Employee sentiment at Fastly is another area of concern, with only 36% of employees holding a positive outlook on the business. Despite this, the business outlook among employees has been trending upwards by 16% recently, indicating some improvement in internal sentiment.
On the customer acquisition front, Fastly's website has an estimated 300,000 visitors, up by 5% in the last couple of months, which is a bullish indicator suggesting growing interest and potential customer base expansion.

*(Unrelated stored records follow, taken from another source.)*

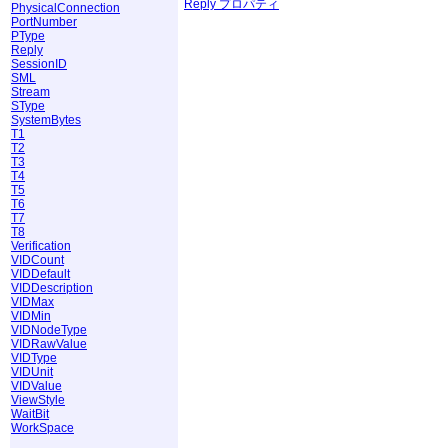
Reply プロパティ
PhysicalConnection
PortNumber
PType
Reply
SessionID
SML
Stream
SType
SystemBytes
T1
T2
T3
T4
T5
T6
T7
T8
Verification
VIDCount
VIDDefault
VIDDescription
VIDMax
VIDMin
VIDNodeType
VIDRawValue
VIDType
VIDUnit
VIDValue
ViewStyle
WaitBit
WorkSpace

Customer engagement on social media has remained stagnant, with 29,000 Twitter followers and no change in the last couple of months. This stagnation indicates a possible lapse in engagement efforts or waning public interest.
According to AltIndex's AI score, which uses a comprehensive analysis of fundamental, technical, and alternative data, Fastly has a score of 45, which is considered a hold signal.
Conclusion and Recommendation
Fastly showcases mixed indicators in terms of fundamentals, technical trends, and alternative data. The company's impressive revenue and net income growth are promising, but the sharp decline in EBITDA and insider selling are concerns. The stock's price trend is bullish, but the RSI indicates that it might be nearing an overbought condition. The reduction in job openings and low employee sentiment paint a picture of potential internal cost-cutting measures, albeit with some recent improvements in sentiment.
Given these conflicting signals, a balanced approach may be advisable. Monitoring Fastly's performance over the coming quarters, particularly in terms of operational efficiency and employee sentiment, would be prudent. Based on the AltIndex AI score of 45, the stock appears to be a hold at this time.
Disclaimer: This AI stock analysis, generated by an experimental AI tool, is for informational purposes only and not financial advice. Information is based on publicly available data and may not always be accurate or current.